The Israeli military has always combined the practically of combat with the morality of our Jewish way of life. For political reasons women’s groups have tried to break down barriers but the simple fact is that physically women are not capable of doing the job men do. There was an attempt to integrate women in the Search and Rescue units but it was discovered that a great deal of physical damage was caused to them as a result of the increased effort. Even the girls who were integrated into the anti-aircraft unit suffered great physical damage during the long hikes. They suffered more than 30% more stress factors than the boys.”

Wake Up is dubious:

Congratulations on your exploits in Tekken.

Yeah, it wasn’t a video game, it was a similarly dubious active-duty Marine officer with significant combat experience.  He doesn’t mock the martial arts any more.  Nor would you if you tried to last even one minute against me or any other Dragon from my old dojo.  I’ve seen no shortage of doubters and mockers.  No one ever remained that way after stepping onto the mats and experiencing what a combination of speed, strength, experience, and training can do to the average tough guy.  We never did any choreographed fight demonstrations either.  We simply gave people a pair of gloves and told them to take their best shot.  Most of them did exactly the same thing.  Step-step-cock-grimace-BIG rear hand.  The rest tried the midsection tackle.

RealMatt, on the other hand, is simply misinformed:

The odds of a person trained in every single martial art ever known to man, with little to no real life fight experience, performing well in an actual fight, are very low.

Totally false.  It depends upon the school and the training.  The first time I got into an actual fight after I’d had a few years of training, it took me about ten seconds to incapacitate the guy with an arm bar after breaking his nose.  There is a very real difference between the fighting schools and the non-fighting schools.  I’ve been knocked out and had bones from my nose to my toes broken in training, whereas in the four real fights I was in, no one ever even managed to touch me.  In my experience, heavy contact sparring with someone who is trained is a lot harder than real fighting, as untrained brawlers not only tend to present a myriad of open targets, they advertise what they are going to do.

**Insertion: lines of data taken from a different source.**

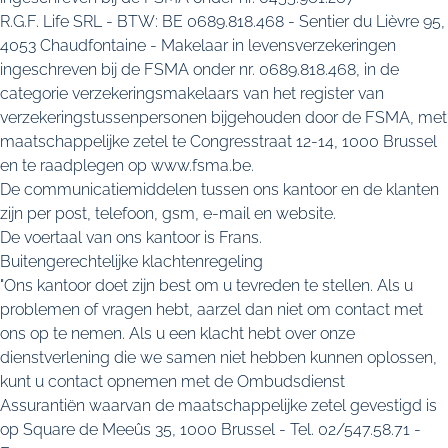
R.G.F. Life SRL - BTW: BE 0689.818.468 - Sentier du Lièvre 95,
4053 Chaudfontaine - Makelaar in levensverzekeringen
ingeschreven bij de FSMA onder nr. 0689.818.468, in de
categorie verzekeringsmakelaars van het register van
verzekeringstussenpersonen bijgehouden door de FSMA, met
maatschappelijke zetel te Congresstraat 12-14, 1000 Brussel
en te raadplegen op www.fsma.be.
De communicatiemiddelen tussen ons kantoor en de klanten
zijn per post, telefoon, gsm, e-mail en website.
De voertaal van ons kantoor is Frans.
Buitengerechtelijke klachtenregeling
"Ons kantoor doet zijn best om u tevreden te stellen. Als u
problemen of vragen hebt, aarzel dan niet om contact met
ons op te nemen. Als u een klacht hebt over onze
dienstverlening die we samen niet hebben kunnen oplossen,
kunt u contact opnemen met de Ombudsdienst
Assurantiën waarvan de maatschappelijke zetel gevestigd is
op Square de Meeûs 35, 1000 Brussel - Tel. 02/547.58.71 -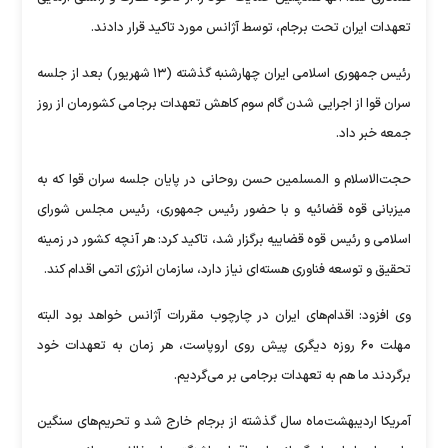
تعهدات ایران تحت برجام، توسط آژانس مورد تاکید قرار دادند.
رئیس جمهوری اسلامی ایران چهارشنبه گذشته (۱۳ شهریور) بعد از جلسه
سران قوا از اجرایی شدن گام سوم کاهش تعهدات برجامی کشورمان از روز
جمعه خبر داد.
حجت‌الاسلام و المسلمین حسن روحانی در پایان جلسه سران قوا که به
میزبانی قوه قضائیه و با حضور رئیس جمهوری، رئیس مجلس شورای
اسلامی و رئیس قوه قضاییه برگزار شد، تاکید کرد: هر آنچه کشور در زمینه
تحقیق و توسعه فناوری هسته‌ای نیاز دارد، سازمان انرژی اتمی اقدام کند.
وی افزود:‌ اقدام‌های ایران در چارچوب مقررات آژانس خواهد بود البته
مهلت ۶۰ روزه دیگری پیش روی اروپاست، هر زمان به تعهدات خود
برگردند ما هم به تعهدات برجامی بر می‌گردیم.
آمریکا اردیبهشت‌ماه سال گذشته از برجام خارج شد و تحریم‌های سنگین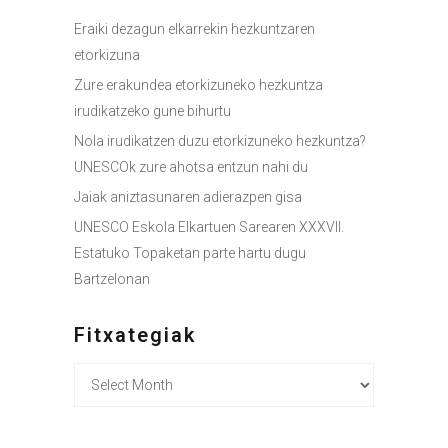
Eraiki dezagun elkarrekin hezkuntzaren
etorkizuna
Zure erakundea etorkizuneko hezkuntza
irudikatzeko gune bihurtu
Nola irudikatzen duzu etorkizuneko hezkuntza?
UNESCOk zure ahotsa entzun nahi du
Jaiak aniztasunaren adierazpen gisa
UNESCO Eskola Elkartuen Sarearen XXXVII.
Estatuko Topaketan parte hartu dugu
Bartzelonan
Fitxategiak
Fitxategiak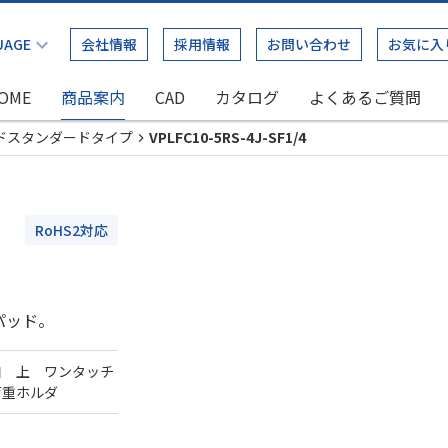
会社情報
採用情報
お問い合わせ
お気に入
OME
商品案内
CAD
カタログ
よくあるご質問
ドスタンダードタイプ
VPLFC10-5RS-4J-SF1/4
RoHS2対応
パッド。
口 上 ワンタッチ
荷重ホルダ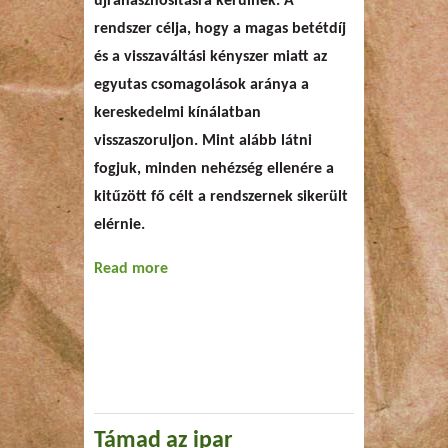
újrahasznosításra kerülnek. A
rendszer célja, hogy a magas betétdíj
és a visszaváltási kényszer miatt az
egyutas csomagolások aránya a
kereskedelmi kínálatban
visszaszoruljon. Mint alább látni
fogjuk, minden nehézség ellenére a
kitűzött fő célt a rendszernek sikerült
elérnie.
Read more
about A német betétdíjas
rendszer
Támad az ipar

For example, they have a tendency to lead with their face, which is when the guy cocks his rear arm back as he leans or actually steps forward.  This is a very, very bad mistake against a trained fighter and usually results in eating a jab.  The instinctive grapplers, on the other hand, like to tackle at the waist.  That is how the aforementioned Marine managed to put himself in position to get his neck snapped so quickly.  Go with the flow, drop the arms, slide the left up and over, grab, twist, and lock.  Then ride to the ground, but carefully.

However, most men tend to start with punches, so my preference is usually to sidestep and catch the arm as it comes at me, pull it past and pivot to either a) slam the guy face-first into a wall if it is there, or b) keep turning and put him down on the ground in an armbar if it is not.  If the wall is there, I jam his arm up high behind his back while he’s stunned, then turn him and sweep his legs to put him down.  Then I put one knee on the back of his neck while keeping his arm pinned high. I also try to speak reassuringly, telling him to calm down, it’s all right, and so forth. They can’t do anything in that position, but you don’t want them to panic and cause you to break something.  The combination of the shock, the pain, and the helplessness usually causes them to relax in short order.

The only time this didn’t work without a problem was the second time, because I stopped with the guy pinned against the wall.  He seemed calm enough, so I stepped back and let him go, at which point he lunged at my bouncer friend.  That was how I learned not to stop until the guy is not only temporarily incapacitated, but down as well.